The temporal limbic system, which is thought to control action-oriented responses including violence, was more active in men. A less primitive and more refined part of the brain called the cingulate gyrus, which controls symbolic responses such as language, was more active in women.

“Males showed more activity in the part of the brain that we share with reptiles and beasts of prey, whereas activity in women was greater in parts of the brain associated more with communication,” Gur said.

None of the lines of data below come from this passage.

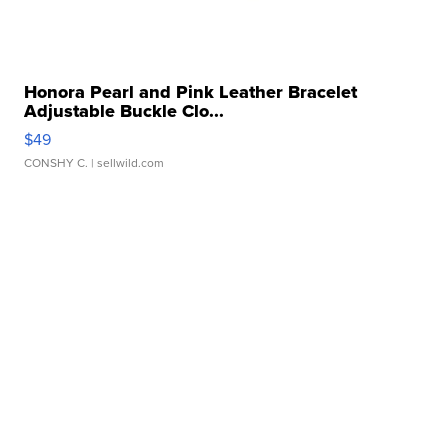
Honora Pearl and Pink Leather Bracelet
Adjustable Buckle Clo...
$49
CONSHY C.
| sellwild.com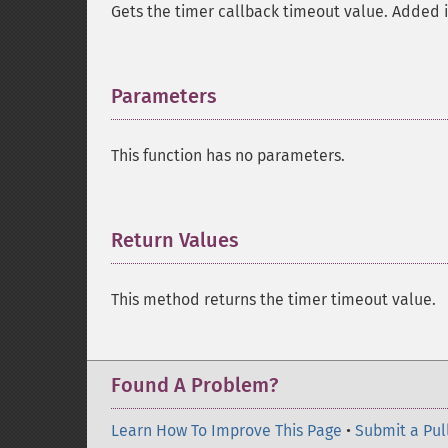
Gets the timer callback timeout value. Added i
Parameters
¶
This function has no parameters.
Return Values
¶
This method returns the timer timeout value.
Found A Problem?
Learn How To Improve This Page
•
Submit a Pul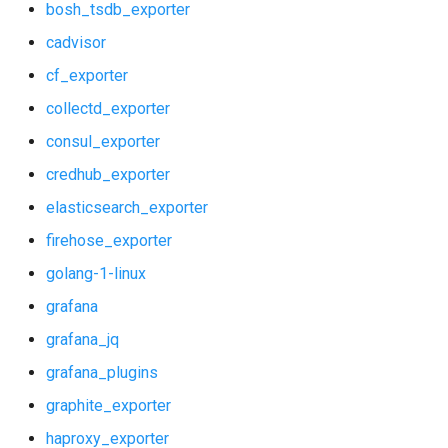
bosh_tsdb_exporter
shield_dashboards
cadvisor
cf_exporter
shield_exporter
collectd_exporter
stackdriver_exporter
consul_exporter
credhub_exporter
statsd_exporter
elasticsearch_exporter
system_dashboards
firehose_exporter
golang-1-linux
grafana
grafana_jq
grafana_plugins
graphite_exporter
haproxy_exporter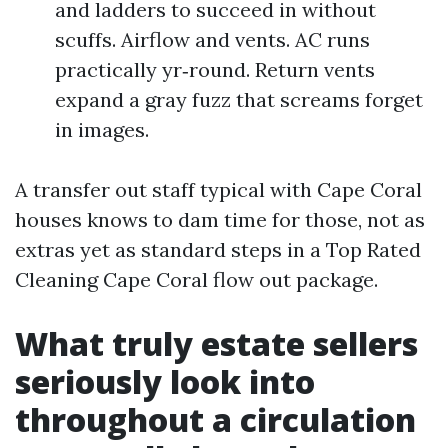
and ladders to succeed in without
scuffs. Airflow and vents. AC runs
practically yr‑round. Return vents
expand a gray fuzz that screams forget
in images.
A transfer out staff typical with Cape Coral
houses knows to dam time for those, not as
extras yet as standard steps in a Top Rated
Cleaning Cape Coral flow out package.
What truly estate sellers
seriously look into
throughout a circulation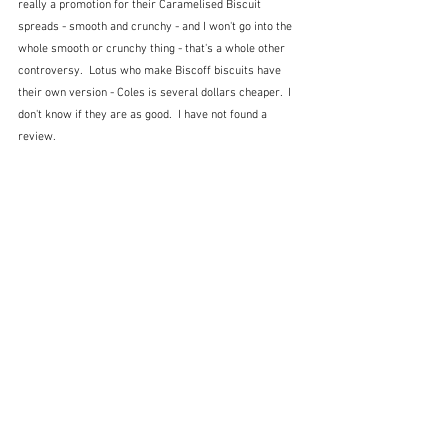
really a promotion for their Caramelised Biscuit 
spreads - smooth and crunchy - and I won't go into the 
whole smooth or crunchy thing - that's a whole other 
controversy.  Lotus who make Biscoff biscuits have 
their own version - Coles is several dollars cheaper.  I 
don't know if they are as good.  I have not found a 
review.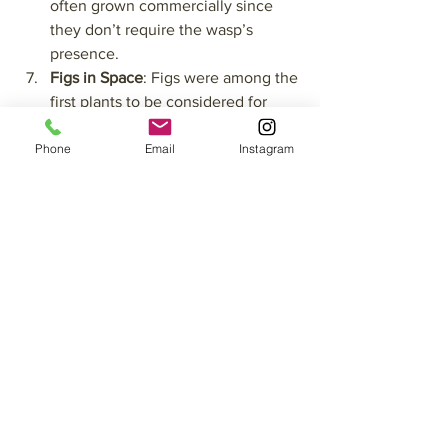
often grown commercially since 
they don’t require the wasp’s 
presence.
Figs in Space
: Figs were among the 
first plants to be considered for 
cultivation in space. Their ability to 
Phone
Email
Instagram
grow in confined environments and 
their nutritional value made them 
an ideal candidate for sustaining 
astronauts on long missions.
So, come and experience the 
sweetness of the season with us—you’ll 
find that figs are just one more reason 
to fall in love with Suryalila.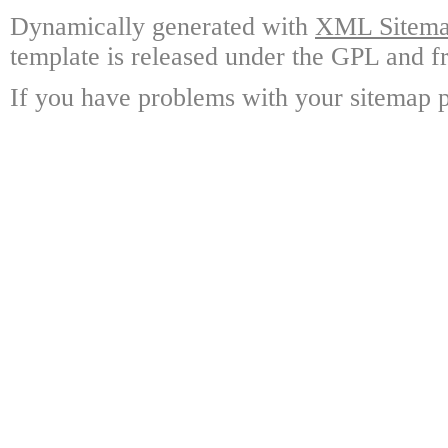
Dynamically generated with
XML Sitemap
template is released under the GPL and fr
If you have problems with your sitemap p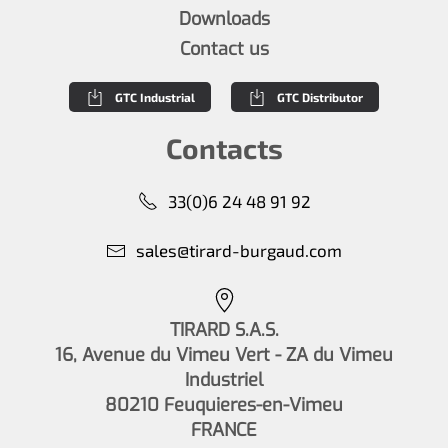
Downloads
Contact us
GTC Industrial
GTC Distributor
Contacts
33(0)6 24 48 91 92
sales@tirard-burgaud.com
TIRARD S.A.S.
16, Avenue du Vimeu Vert - ZA du Vimeu
Industriel
80210 Feuquieres-en-Vimeu
FRANCE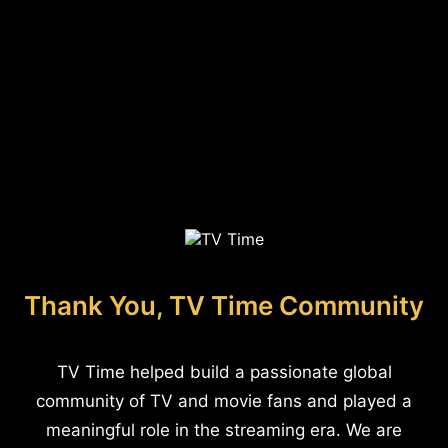
Thank You, TV Time Community
TV Time helped build a passionate global
community of TV and movie fans and played a
meaningful role in the streaming era. We are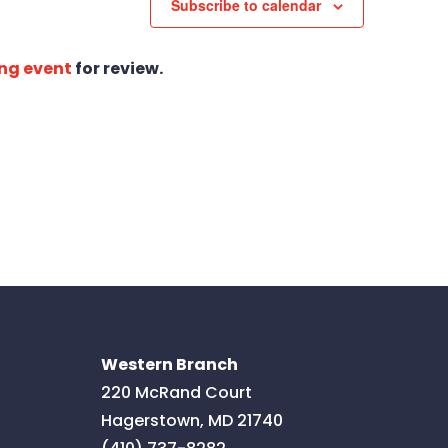
Subscribe to calendar
ng event
for review.
Western Branch
220 McRand Court
Hagerstown
,
MD
21740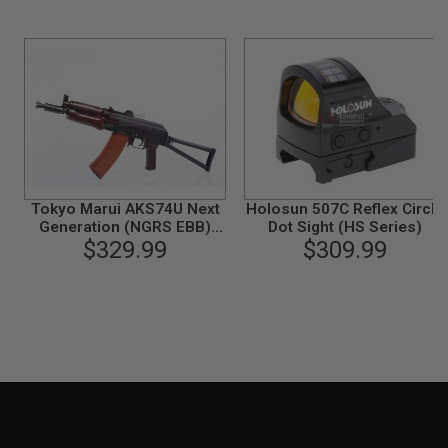
N
S
G
A
S
G
U
N
S
E
Tokyo Marui AKS74U Next
Holosun 507C Reflex Circle
L
Generation (NGRS EBB)
Dot Sight (HS Series)
E
Airsoft AEG Rifle
$329.99
$309.99
C
T
R
I
C
G
U
N
S
A
I
R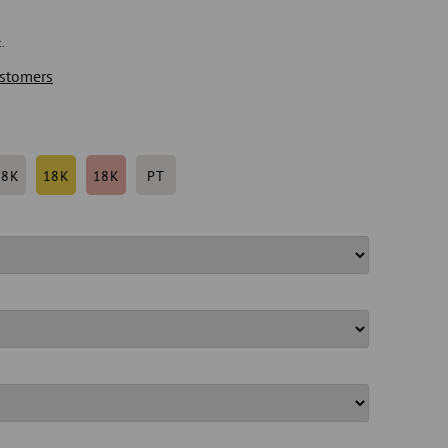
.
stomers
18K
18K
18K
PT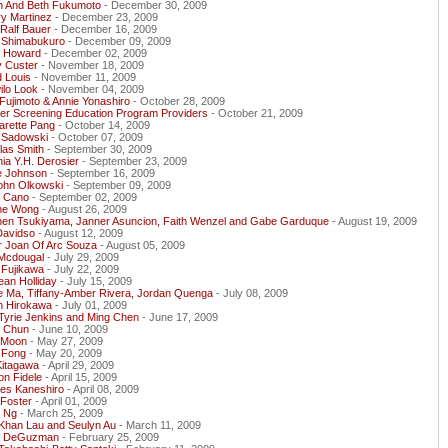
h And Beth Fukumoto
- December 30, 2009
y Martinez
- December 23, 2009
Ralf Bauer
- December 16, 2009
 Shimabukuro
- December 09, 2009
y Howard
- December 02, 2009
y Custer
- November 18, 2009
 Louis
- November 11, 2009
ilo Look
- November 04, 2009
ujimoto & Annie Yonashiro
- October 28, 2009
er Screening Education Program Providers
- October 21, 2009
arette Pang
- October 14, 2009
 Sadowski
- October 07, 2009
las Smith
- September 30, 2009
ia Y.H. Derosier
- September 23, 2009
e Johnson
- September 16, 2009
John Olkowski
- September 09, 2009
y Cano
- September 02, 2009
ne Wong
- August 26, 2009
hen Tsukiyama, Janner Asuncion, Faith Wenzel and Gabe Garduque
- August 19, 2009
Davidso
- August 12, 2009
r Joan Of Arc Souza
- August 05, 2009
Mcdougal
- July 29, 2009
 Fujikawa
- July 22, 2009
ean Holliday
- July 15, 2009
e Ma, Tiffany-Amber Rivera, Jordan Quenga
- July 08, 2009
h Hirokawa
- July 01, 2009
Tyrie Jenkins and Ming Chen
- June 17, 2009
s Chun
- June 10, 2009
 Moon
- May 27, 2009
 Fong
- May 20, 2009
Kitagawa
- April 29, 2009
on Fidele
- April 15, 2009
les Kaneshiro
- April 08, 2009
 Foster
- April 01, 2009
r Ng
- March 25, 2009
 Khan Lau and Seulyn Au
- March 11, 2009
y DeGuzman
- February 25, 2009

Other studies have shown differences in emotional processing between the sexes, but Gur said this was the first to find physiologic differences.

“The results are significant, because the probability this is a chance event is less than one in 10,000,” he said.

Scientists praised the study.

“This is clearly another important piece to the pattern that there is a strong possibility some differences between the sexes are preprogrammed,” said Dr. Sandra Witelson of McMaster University in Ontario.